Tuesday, August 12, 2014

Recruiters 37

When you’re engaged in a job search in the technology field, you face a particular set of obstacles: the never-ending waves of job-shops who work the industry like locusts sweeping across fields of wheat.

There are a number of factors at work here: first off, the client companies—which include Yahoo, Cisco, Microsoft and a lot of other big names—can save money short-term by laying off full-time employees (FTEs), with their attendant benefit expense, and replacing them with contract workers who can be hired and fired interchangeably.

(It’s not that you have much security as a FTE—most corporations hire you at-will, which means they can let you go pretty quickly if they need to show some cost savings to balance out their executive bonuses. Think of the difference this way: FTE is indentured servitude; contracting is chattel slavery.
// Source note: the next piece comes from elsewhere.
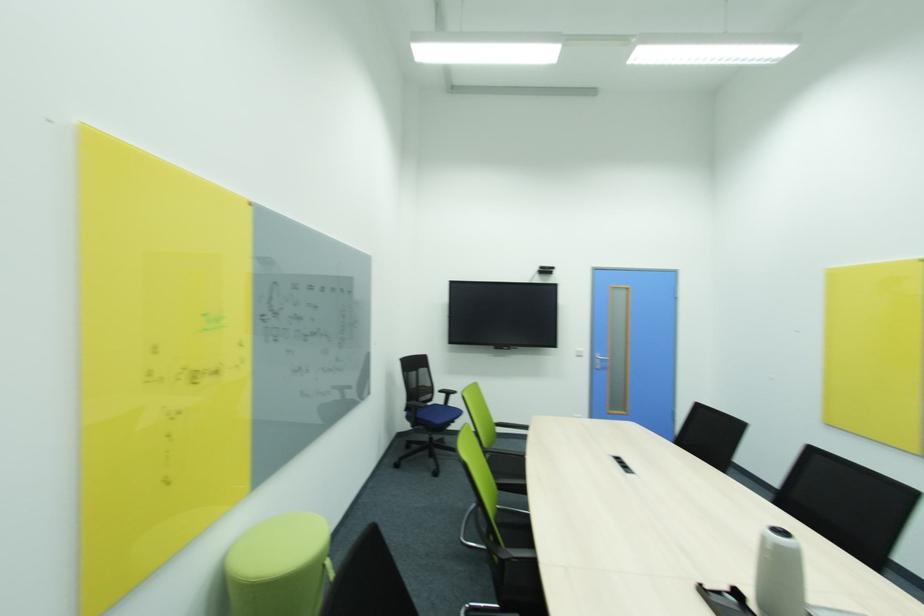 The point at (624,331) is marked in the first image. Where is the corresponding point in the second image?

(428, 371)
You never make enough to get ahead, much less build financial security.)

It used to be that contractors were hired essentially on a project basis: a company needed extra help to complete a specific project by a certain date, so it brought on extra staff to get the job done. When mission was accomplished, the contractors left. These days, however, contractors are brought on board to do ongoing jobs, like software testing, network engineering, administrative support, etc. All jobs that should be fully integrated with an organization’s long-term goals and corporate ethos. But you’re treated as “other”, while expected to display all the enthusiasm of someone fully vested in the outcome.

Another factor is that the client companies put out their requirements to multiple vendors, who compete with one another to grab up the same talent pool, but also to do the job at the lowest cost to the client, and therefore to the lowest pay for the actual worker. Cisco, Adobe, Google—they don’t really care so much about the quality of the contractor as they do about filling the slot at the lowest hourly rate.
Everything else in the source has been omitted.